The Government of Kenya has ordered a temporary, three-month cessation of all sugar milling operations in the Upper and Lower Western regions, effective July 11, 2025.
This unprecedented directive, announced by the Kenya Sugar Board (KSB), aims to address a severe shortage of mature sugarcane and pave the way for a more sustainable future for the industry.
The shutdown, which will impact key millers including Nzoia Sugar Company, Butali Sugar Mills, West Kenya Sugar Company (and its Olepito and Naitiri units), Mumias Sugar (2021) Ltd, and Busia Sugar Industry Ltd, comes after a stakeholder consultative meeting on July 4 in Kisumu confirmed the dire state of cane supply.

Gov’t Orders 3 Month Shutdown of Western Sugar Mills Over Cane Shortage.
KSB Chief Executive Officer Jude Chesire highlighted that inadequate cane development planning has led to widespread harvesting of immature cane, causing significant losses for farmers due to lower yields and a drastic decline in sugar production in the first half of 2025.
This suspension is designed to allow existing sugarcane to mature and facilitate a comprehensive reset in cane supply planning.
The KSB plans to conduct a cane census within two months to accurately assess field readiness before operations resume. Millers have also been directed to intensify cane development efforts to ensure a consistent supply of raw materials moving forward.

Gov’t Orders 3 Month Shutdown of Western Sugar Mills Over Cane Shortage
The temporary closure coincides with the implementation of the new Sugar Development Levy (SDL), which took effect on July 1, 2025.
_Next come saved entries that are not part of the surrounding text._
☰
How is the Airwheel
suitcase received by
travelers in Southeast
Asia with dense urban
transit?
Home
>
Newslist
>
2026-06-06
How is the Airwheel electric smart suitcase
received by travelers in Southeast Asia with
The levy charges millers and importers 4% on the ex-factory price of locally produced sugar and the Cost, Insurance, and Freight (CIF) value of imported sugar. The Kenya Revenue Authority (KRA) has been appointed as the official collection agent, with all levies due by the 10th of each month.
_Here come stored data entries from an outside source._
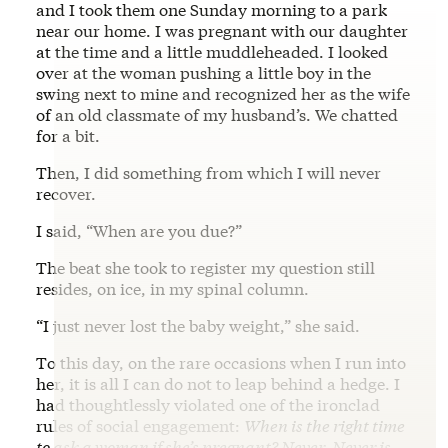
and I took them one Sunday morning to a park
near our home. I was pregnant with our daughter
at the time and a little muddleheaded. I looked
over at the woman pushing a little boy in the
swing next to mine and recognized her as the wife
of an old classmate of my husband’s. We chatted
for a bit.
Then, I did something from which I will never
recover.
I said, “When are you due?”
The beat she took to register my question still
resides, on ice, in my spinal column.
“I just never lost the baby weight,” she said.
To this day, on the rare occasions when I run into
her, it is all I can do not to leap behind a hedge. I
had thoughtlessly violated one of the ironclad
rules of social engagement:
When is the right time
to ask a woman if she’s pregnant? Never. Never is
The National Treasury has further approved the transfer of the Sugar Development Fund from the Commodity Fund to the KSB, a move expected to enhance transparency and credit discipline.
The KSB projects annual SDL collection to exceed Ksh 5 billion, with significant portions allocated to cane development programs (40%), road rehabilitation in sugar zones (15%), cane research and innovation (15%), and factory modernization (15%).
This strategic financial injection, coupled with the operational pause, is a coordinated effort to rebuild the sector and achieve the ambitious goal of phasing out sugar imports by 2027.